I’d been introduced to poetry in earnest the year before, in Mrs. Webb’s sixth-grade class at the East Hampton Middle School, and indeed had already memorized and recited — by choice, my own maudlin choice — the opening stanzas of the great Walt Whitman poem on the death of Lincoln: “When lilacs last in the dooryard bloom’d, / And the great star early droop’d in the western sky in the night, / I mourn’d, and yet shall mourn with ever-returning spring.”
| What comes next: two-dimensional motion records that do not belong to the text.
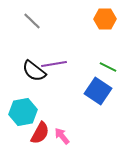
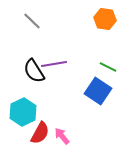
orange hexagon: rotated 10 degrees clockwise
black semicircle: rotated 20 degrees clockwise
cyan hexagon: rotated 16 degrees counterclockwise
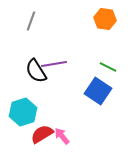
gray line: moved 1 px left; rotated 66 degrees clockwise
black semicircle: moved 2 px right
cyan hexagon: rotated 8 degrees clockwise
red semicircle: moved 2 px right, 1 px down; rotated 150 degrees counterclockwise
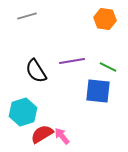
gray line: moved 4 px left, 5 px up; rotated 54 degrees clockwise
purple line: moved 18 px right, 3 px up
blue square: rotated 28 degrees counterclockwise
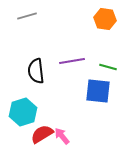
green line: rotated 12 degrees counterclockwise
black semicircle: rotated 25 degrees clockwise
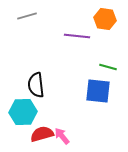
purple line: moved 5 px right, 25 px up; rotated 15 degrees clockwise
black semicircle: moved 14 px down
cyan hexagon: rotated 16 degrees clockwise
red semicircle: rotated 15 degrees clockwise
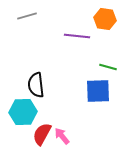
blue square: rotated 8 degrees counterclockwise
red semicircle: rotated 45 degrees counterclockwise
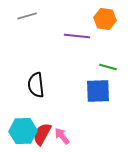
cyan hexagon: moved 19 px down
It is now nearly February, which means I am back on snowdrop-watch again. My backyard is littered with sticks and branches that fell in the high winds of December. Ivy has invaded the peony bed. I’ve just gone out there in my cushy, foam-soled bedroom slippers to see if the snowdrops will be early or late, and did find a few, not ready yet, only about an inch and a half high, around the border where the Buell Lane neighbors’ huge tree came crashing down a year ago, in another storm, crushing a rose bush dating from my grandmother’s time that may or may not have been the titular Shipwreck Rose.

Although I’m still much more obsessive about keeping flowers around the house than the average American mom, I’m not so rhapsodic about it. I’m no longer 12. You get older and you have to steel yourself. You can’t go around mooning over the inevitable loss of youth once you’ve lost it; you have to get over yourself.
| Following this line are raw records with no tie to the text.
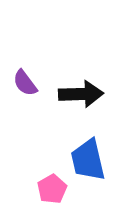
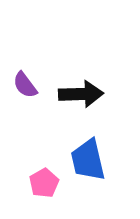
purple semicircle: moved 2 px down
pink pentagon: moved 8 px left, 6 px up
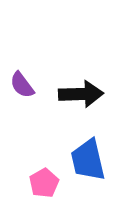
purple semicircle: moved 3 px left
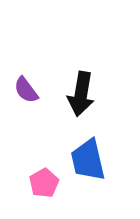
purple semicircle: moved 4 px right, 5 px down
black arrow: rotated 102 degrees clockwise
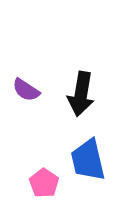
purple semicircle: rotated 20 degrees counterclockwise
pink pentagon: rotated 8 degrees counterclockwise
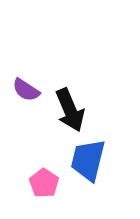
black arrow: moved 11 px left, 16 px down; rotated 33 degrees counterclockwise
blue trapezoid: rotated 27 degrees clockwise
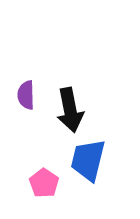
purple semicircle: moved 5 px down; rotated 56 degrees clockwise
black arrow: rotated 12 degrees clockwise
I do find it necessary to have amaryllis to get our household through January and February in fairly good cheer. And then we get to the hyacinths. I do love the intimate, somewhat underarm-y smell of green-and-white paperwhite narcissus and purple hyacinths. But I’m less judgmental about what constitutes a decent flower and what doesn’t. I’m more tolerant. I’ve even learned to love tulips.
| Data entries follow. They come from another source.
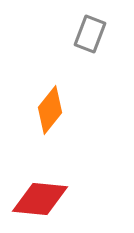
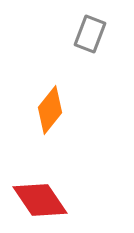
red diamond: moved 1 px down; rotated 50 degrees clockwise
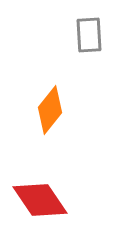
gray rectangle: moved 1 px left, 1 px down; rotated 24 degrees counterclockwise
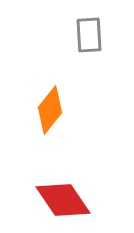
red diamond: moved 23 px right
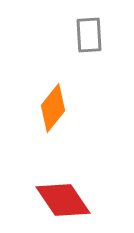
orange diamond: moved 3 px right, 2 px up
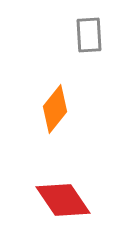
orange diamond: moved 2 px right, 1 px down
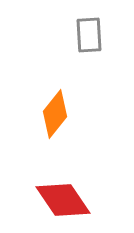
orange diamond: moved 5 px down
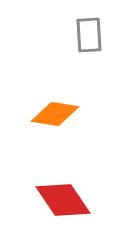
orange diamond: rotated 60 degrees clockwise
The North Main Street I.G.A. used to sell — until last year, when they annoyingly shifted to a different flower wholesaler, whose goods are more expensive and less fresh — a very nice bundle of simple tulips for $6; they were fresh and young, so young that they’d continue to grow after being trimmed and left in the vase. I’d hurry them home and stick them in a vintage ceramic vessel, and they’d reach for the windows, reach for the sun, the green stems doubling and tripling until they were as long as your arm.

The sweetest and most heartwarming thing my daughter, Nettie, ever said to me was when she was about 5, and said that when she grew up she was going to throw a birthday party for me, and it would have a theme, like the many themed birthday parties I mounted for her (“the candy party,” “the big-cat party,” “the Harry Potter party”) and her brother (“the knights and castles party,” “the fire-truck party,” “the baseball party”).

“Mammoo,” she said, “when I am older, I am going to throw you a Rose birthday.” She drew out the word “rose,” adorably: Ro-o-oh-se.

What I didn’t know at the age of 12 was that having children of my own would be the consolation for the spring-is-ended-and-summer-is-done existential anxiety of adolescence. The flowers now represent familial love, not romantic love.

Nettie would, she said, put a tablecloth with red and pink roses on the table, and set out china with red and pink roses on it, and decorate the cake with frosting roses in red and pink.